—Grand Dieu!... dans ce moment terrible... ayez d'autres pensées,—m'écriai-je.—Ne savez-vous pas qu'il est marié?
—C'est pour cela que je n'ai plus voulu vivre... Quoique jusqu'ici il m'eût toujours méprisée... quoiqu'il eût refusé de me revoir depuis les deux entrevues que j'avais eues avec lui, pourtant un vague espoir me soutenait... Insensée que j'étais!... quand j'ai su qu'il était marié avec un ange qu'il aimait... j'ai compris ce que j'aurais dû comprendre plus tôt... que pour moi... il n'y avait plus qu'à mourir.
—Ah! Ursule... que vous avez fait de mal... à vous... et aux autres!
—Oui... mais depuis, moi aussi... j'ai bien souffert... Oh! si vous saviez... lorsqu'il est venu aux deux rendez-vous que je lui avais donnés pour lui parler de vous... avec quel dédain... avec quelle aversion... il m'a d'abord accueillie! Moi, pour me rehausser un peu à ses yeux, en lui montrant l'influence qu'il exerçait déjà sur mon cœur, j'ai voulu lui dire... toutes les hautes inspirations que je lui devais... j'ai voulu lui prouver que, grâce à lui, je devenais digne de comprendre tous les sentiments purs, vertueux... Malheur à moi... malheur à moi!... Les paroles m'ont manqué; c'est à peine si j'ai pu exprimer les nouvelles et nobles idées qui se développaient rapidement en moi... Dans mon trouble, dans mon effroi, dans mon enivrement... moi... toujours si hardie... j'hésitais... je balbutiais... Un mot, un regard de lui, qui eussent approuvé le changement qui se manifestait en moi, m'auraient encouragée... il aurait pu lire dans mon âme, qu'il remplissait... qu'il transformait... Mais il me glaçait par son air ironique et froid... et je n'ai pu dire que quelques paroles sans suite... Pourtant je n'avais jamais été plus sincère... jamais je ne m'étais senti d'instincts aussi élevés!
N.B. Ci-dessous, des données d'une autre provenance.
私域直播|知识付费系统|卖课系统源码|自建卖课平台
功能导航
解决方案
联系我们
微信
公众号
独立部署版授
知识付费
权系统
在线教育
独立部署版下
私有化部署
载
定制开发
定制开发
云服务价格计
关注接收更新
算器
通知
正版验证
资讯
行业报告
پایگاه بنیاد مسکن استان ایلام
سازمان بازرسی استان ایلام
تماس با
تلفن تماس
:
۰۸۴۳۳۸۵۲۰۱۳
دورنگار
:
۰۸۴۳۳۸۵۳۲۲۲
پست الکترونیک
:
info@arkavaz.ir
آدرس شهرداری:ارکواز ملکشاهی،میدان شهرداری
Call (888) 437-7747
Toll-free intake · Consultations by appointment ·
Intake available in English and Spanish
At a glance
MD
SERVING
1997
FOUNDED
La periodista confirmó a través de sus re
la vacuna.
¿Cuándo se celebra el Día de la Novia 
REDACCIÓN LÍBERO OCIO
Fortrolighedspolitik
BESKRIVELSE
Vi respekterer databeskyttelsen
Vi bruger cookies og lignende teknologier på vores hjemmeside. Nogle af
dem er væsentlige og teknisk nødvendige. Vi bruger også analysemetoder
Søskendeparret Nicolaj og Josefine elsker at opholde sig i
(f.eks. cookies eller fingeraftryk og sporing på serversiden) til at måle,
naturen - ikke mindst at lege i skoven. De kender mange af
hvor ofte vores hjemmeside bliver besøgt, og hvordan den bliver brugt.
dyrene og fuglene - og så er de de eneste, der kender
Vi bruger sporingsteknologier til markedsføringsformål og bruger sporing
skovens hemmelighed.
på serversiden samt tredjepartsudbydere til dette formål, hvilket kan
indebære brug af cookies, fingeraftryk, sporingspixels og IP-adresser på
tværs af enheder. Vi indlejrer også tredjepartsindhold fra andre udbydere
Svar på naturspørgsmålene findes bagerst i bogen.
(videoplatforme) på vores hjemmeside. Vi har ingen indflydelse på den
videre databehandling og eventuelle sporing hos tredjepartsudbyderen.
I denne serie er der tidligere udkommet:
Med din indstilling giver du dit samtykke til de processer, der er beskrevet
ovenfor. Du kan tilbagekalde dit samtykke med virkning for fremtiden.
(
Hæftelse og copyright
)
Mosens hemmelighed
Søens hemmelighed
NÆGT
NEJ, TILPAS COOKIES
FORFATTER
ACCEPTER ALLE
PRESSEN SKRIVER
Hélas!... j'étais sans doute indigne de parler un si noble langage... Oh! Mathilde! si la douleur est une expiation... vous me pardonnerez, car j'ai bien souffert ce jour-là.
—Oui... oui, je vous crois, malheureuse femme... vous avez dû bien souffrir...
—Mais ce n'est pas tout... Vous ne savez pas ce qui rend ma mort épouvantable?
—Mon Dieu!... parlez... parlez...
—Oui... au moins vous saurez cela, vous... et vous me plaindrez... Lorsque j'ai eu pris le poison, lorsque tout a été fini, lorsque je n'ai plus eu qu'à mourir... Dieu, dans sa terrible vengeance, m'a tout à coup révélé le seul moyen que j'aurais eu d'expier mes fautes, de mériter l'intérêt de celui pour qui je meurs... et l'estime de tous...
—Comment cela?... Mais à cette heure n'est-il plus temps?
—Non... non... il n'est plus temps... je le sens... ma fin approche... Et c'est là, oh! c'est là ce qui rend ma mort affreuse!—s'écria cette malheureuse femme avec une explosion de sanglots.